IDEA: Your collection agent knows a lot about your customers. Ask him.

Collection agents talk to your customers every day.  They fax, email and call customer accounts payable contacts and many times are the first to hear about problems.  He sees all incoming cash, wires, money orders and cash that comes in to pay for your company’s products and services.  He also knows a lot more that most in your sales and purchasing departments do not get to hear.  Ask him to share issues important to your purchasing and sales and marketing departments.  Here are a few things to review, consider and share.

Issues collection agents here from customers daily:

  1. Payment addresses: The collection agent knows where the checks are cut (addresses appear on incoming checks).
  2. Money orders: Your agent knows which customers pay with money orders (an ominous sign they may or may not be able to set up a bank account or do not want to for some other dubious reason).
  3. Cash payments: Your agent knows which customers pay cash which is ok for some businesses but unusual for others.
  4. Billings problems: The collection agent finds his company’s billing clerks are slow, incorrect or are sloppy about getting correct or complete invoices out the door to customers. Many times customers’ AP clerks will be the first to tell collection personnel who called in that they received the invoice late in the mail (postal mail, delayed email or missing backup) and the Net 30 day terms will start from the day they received the invoice.  Heard frequently, this is a sign the company’s billings function and procedures need to be reviewed, corrected and monitored.
  5. Owner names on checks: Your customer may be owned by a parent company that controls the cash. If that is true, the parent company pays the bills with the parent name appearing on the check.
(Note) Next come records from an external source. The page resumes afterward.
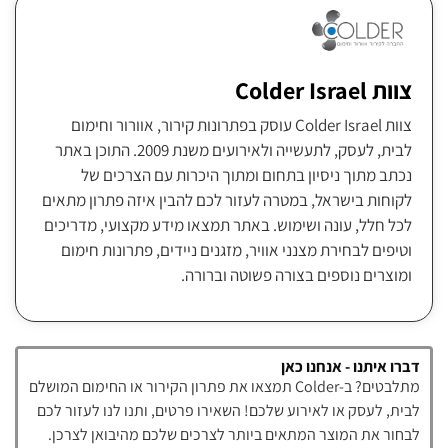
צוות Colder Israel
צוות Colder Israel עוסק בפתרונות קירור, אוורור וחימום
לבית, לעסק, לתעשייה ולאירועים משנת 2009. התוכן באתר
נכתב מתוך ניסיון בתחום ומתוך היכרות עם הצרכים של
לקוחות בישראל, במטרה לעזור לכם להבין איזה פתרון מתאים
לכל חלל, עונה ושימוש. באתר תמצאו מידע מקצועי, מדריכים
וטיפים לבחירת מצנני אוויר, מזגנים ניידים, פתרונות חימום
ומוצרים נוספים בצורה פשוטה וברורה.
דברו איתנו - אנחנו כאן
מתלבטים? ב-Colder תמצאו את פתרון הקירור או החימום המושלם
לבית, לעסק או לאירוע שלכם! השאירו פרטים, ותנו לנו לעזור לכם
לבחור את המוצר המתאים ביותר לצרכים שלכם מהיבואן לצרכן.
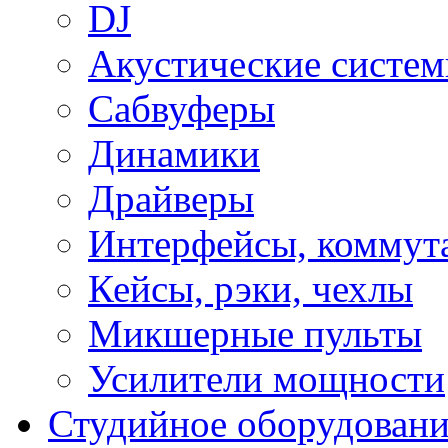
DJ
Акустические систе
Сабвуферы
Динамики
Драйверы
Интерфейсы, коммут
Кейсы, рэки, чехлы
Микшерные пульты
Усилители мощности
Студийное оборудовани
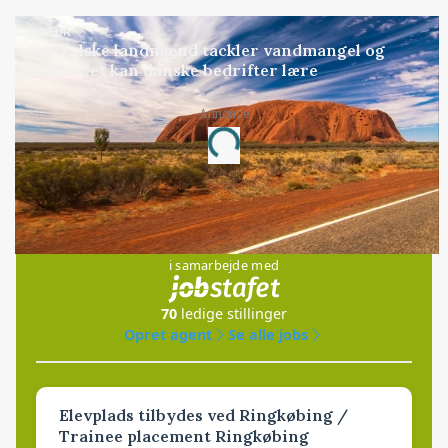
KULTUR
Australske landmænd tackler vandmangel og
klima: Det kan danske bedrifter lære
Annonce
Loading...
Jobs
i samarbejde med
70
ledige stillinger
Opret agent
Se alle jobs
Elevplads tilbydes ved Ringkøbing /
Trainee placement Ringkøbing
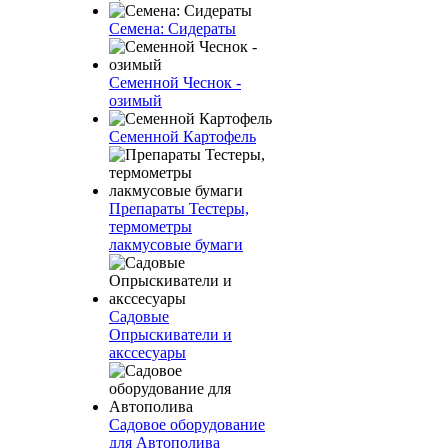
Семена: Сидераты
Семенной Чеснок -
озимый
Семенной Картофель
Препараты Тестеры,
термометры
лакмусовые бумаги
Садовые
Опрыскиватели и
акссесуары
Садовое оборудование
для Автополива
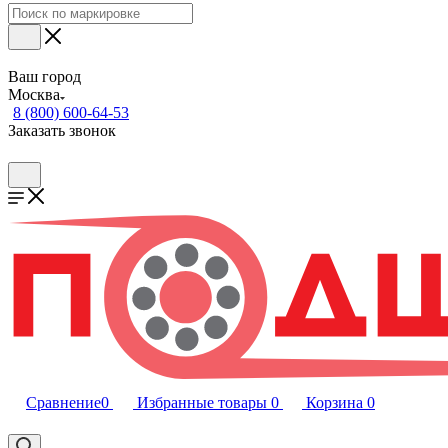
Ваш город
Москва
8 (800) 600-64-53
Заказать звонок
Сравнение
0
Избранные товары
0
Корзина
0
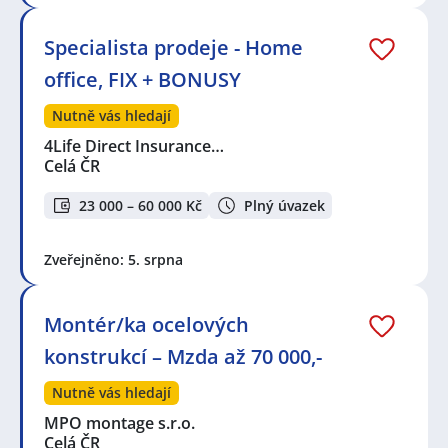
Specialista prodeje - Home
office, FIX + BONUSY
Nutně vás hledají
4Life Direct Insurance…
Celá ČR
23 000 – 60 000 Kč
Plný úvazek
Zveřejněno: 5. srpna
Montér/ka ocelových
konstrukcí – Mzda až 70 000,-
Nutně vás hledají
MPO montage s.r.o.
Celá ČR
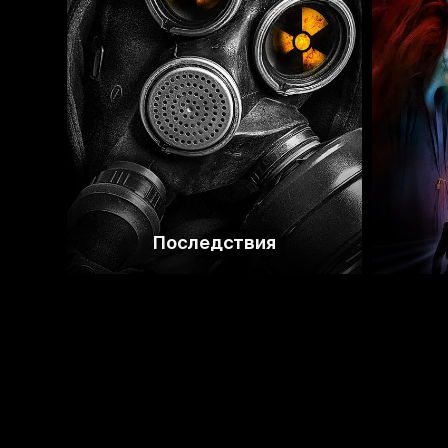
5.1
4.8
Последствия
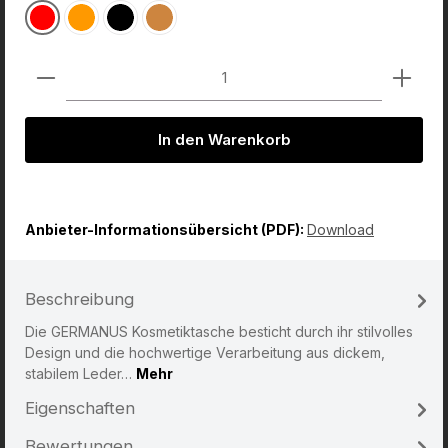
Rot
Orange
Schwarz
Braun
Produkt Anzahl: Gib den gewünschten Wert ein od
In den Warenkorb
Anbieter-Informationsübersicht (PDF):
Download
Beschreibung
Die GERMANUS Kosmetiktasche besticht durch ihr stilvolles
Design und die hochwertige Verarbeitung aus dickem,
stabilem Leder…
Mehr
Eigenschaften
Bewertungen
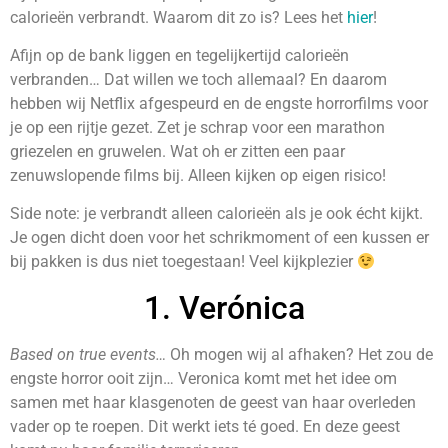
calorieën verbrandt. Waarom dit zo is? Lees het
hier
!
Afijn op de bank liggen en tegelijkertijd calorieën
verbranden… Dat willen we toch allemaal? En daarom
hebben wij Netflix afgespeurd en de engste horrorfilms voor
je op een rijtje gezet. Zet je schrap voor een marathon
griezelen en gruwelen. Wat oh er zitten een paar
zenuwslopende films bij. Alleen kijken op eigen risico!
Side note: je verbrandt alleen calorieën als je ook écht kijkt.
Je ogen dicht doen voor het schrikmoment of een kussen er
bij pakken is dus niet toegestaan! Veel kijkplezier
1. Verónica
Based on true events…
Oh mogen wij al afhaken? Het zou de
engste horror ooit zijn… Veronica komt met het idee om
samen met haar klasgenoten de geest van haar overleden
vader op te roepen. Dit werkt iets té goed. En deze geest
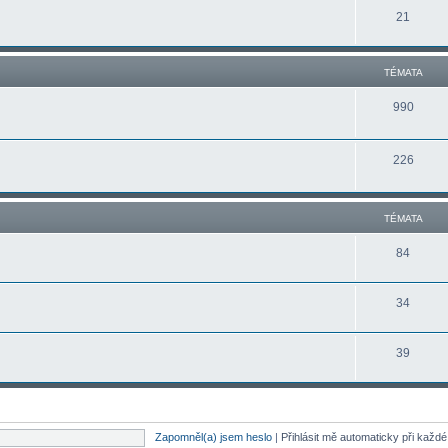
21
TÉMATA
990
226
TÉMATA
84
34
39
Zapomněl(a) jsem heslo
|
Přihlásit mě automaticky při každ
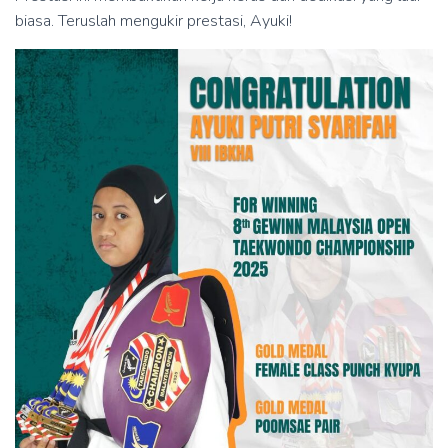
biasa. Teruslah mengukir prestasi, Ayuki!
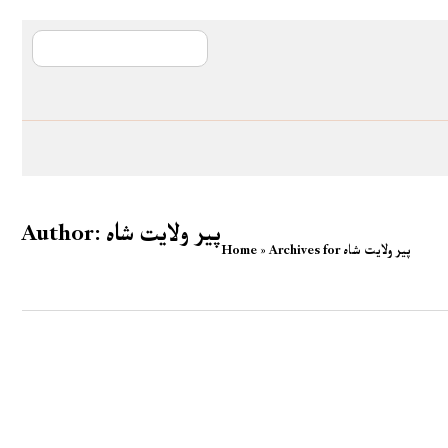
آی ایم ایف د پیټ
پیر ولایت شاہ
Author:
Archives for پیر ولایت شاہ
»
Home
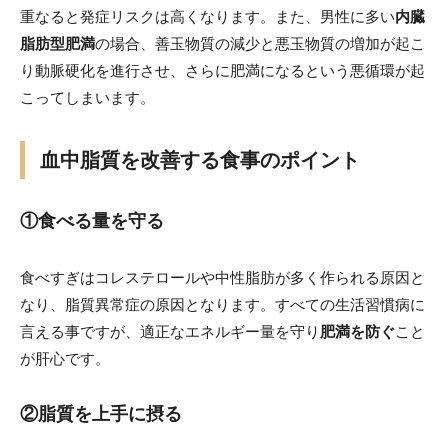
重なると発症リスクは高くなります。また、男性に多い
内臓
脂肪型肥満
の場合、善玉物質の減少と悪玉物質の増加が起こ
り動脈硬化を進行させ、さらに肥満になるという悪循環が起
こってしまいます。
血中脂質を改善する食事のポイント
①食べる量を守る
食べすぎはコレステロールや中性脂肪が多く作られる原因と
なり、脂質異常症の原因となります。すべての生活習慣病に
言える事ですが、適正なエネルギー量を守り
肥満を防ぐ
こと
が肝心です。
②脂質を上手に摂る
This parent may own lots of other divisions that pose potential sales. These are easier sales than with a totally new company to target.
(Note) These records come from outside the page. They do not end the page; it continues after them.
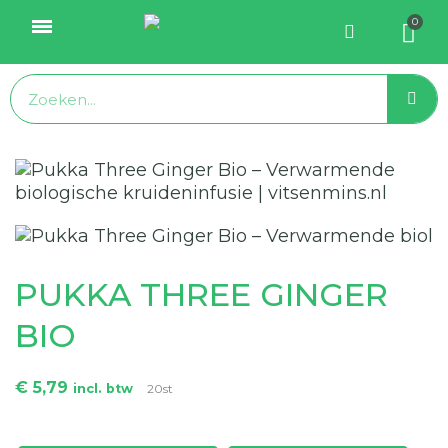
PUKKA THREE GINGER
BIO
€ 5,79
incl. btw
20st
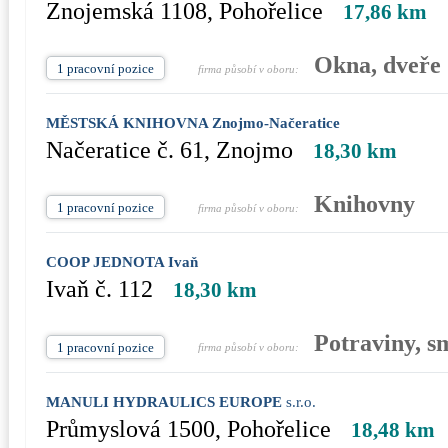
Znojemská 1108, Pohořelice
17,86 km
Okna, dveře
1 pracovní pozice
firma působí v oboru:
MĚSTSKÁ KNIHOVNA Znojmo-Načeratice
Načeratice č. 61, Znojmo
18,30 km
Knihovny
1 pracovní pozice
firma působí v oboru:
COOP JEDNOTA Ivaň
Ivaň č. 112
18,30 km
Potraviny, s
1 pracovní pozice
firma působí v oboru:
MANULI HYDRAULICS EUROPE
s.r.o.
Průmyslová 1500, Pohořelice
18,48 km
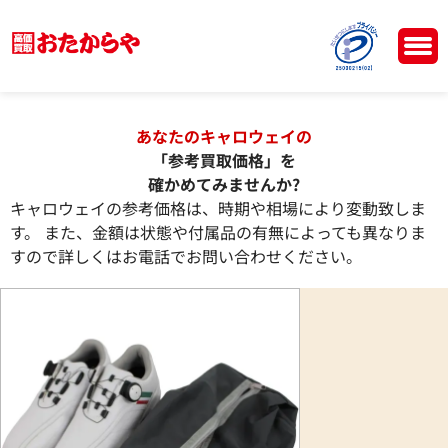
あなたのキャロウェイの
「参考買取価格」を
確かめてみませんか?
キャロウェイの参考価格は、時期や相場により変動致しま
す。 また、金額は状態や付属品の有無によっても異なりま
すので詳しくはお電話でお問い合わせください。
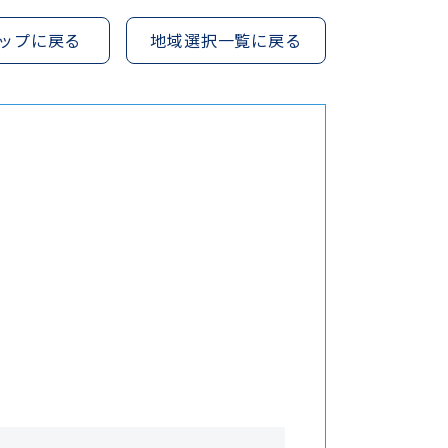
ップに戻る
地域選択一覧に戻る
  6. Customer deductions taken:. The remittance advice attached to checks or added to incoming wires tells the seller (payee) which invoices the customer paid, which early payment discounts were taken and deducted by invoice but more importantly, credit memos created and issued and deducted by the customer for issues that irritated the buyer enough to have it taken out of the delivered check to your company.  Your sales people may or may not know about these chargebacks, thus they should be informed immediately to resolve the issue that angered the customer. They need to be informed and involved to ultimately approve it.
  7. Vendor number assigned: On the majority of incoming checks, the vendor number assigned to your company will appear on the remittance advice.  This vendor number is most likely used throughout all facilities of your customer and is very important to give to the sales personnel to use in seeking new sales in existing customer facilities. This will help convince existing buyers who hate their internal problems of setting up new vendors.
  8. Customer banks: The agent knows the customer’s bank (the bank name and address appears on checks and incoming wires and is reflected indirectly within the routing numbers at the bottoms of physical checks).
  9. AP office locations: The agent knows where the accounts payable personnel are located (sometimes in remote locations and ‘potential sales’ facilities). This is important if you decide to have someone go pick up a check in person.
  10. Customer complaints: Many times the agent is the first to know a complaint the customer has about a recent shipment that has not been relayed to sales personnel.  Your collection person knows this since the invoice is not paid and missed deliberately on paid check runs and is told when he calls that payment is suspended or ON HOLD.
  11. Customer cash strapped: The collection agent knows when funds are tight (payables clerks sometime disclose the company is short of funds when they are called and questioned about past-due invoices).
  12. Discounts applicable or not: The agent is aware of which discounts companies will and will not take (discounts offered and ignored).  Example:  They might ignore 1% but take 2% discount and pay early.
  13. General customer complaints: The agent knows what the customer complains about through AP clerks who are happy to tell any caller why that supplier is not getting paid (extremely good marketing feedback).
  14. Freight company problems: The agent also knows the problems incurred with freight and delivery companies (i.e. unsigned packing lists, poor documentation, missing proofs of delivery, no customer signatures obtained, etc.)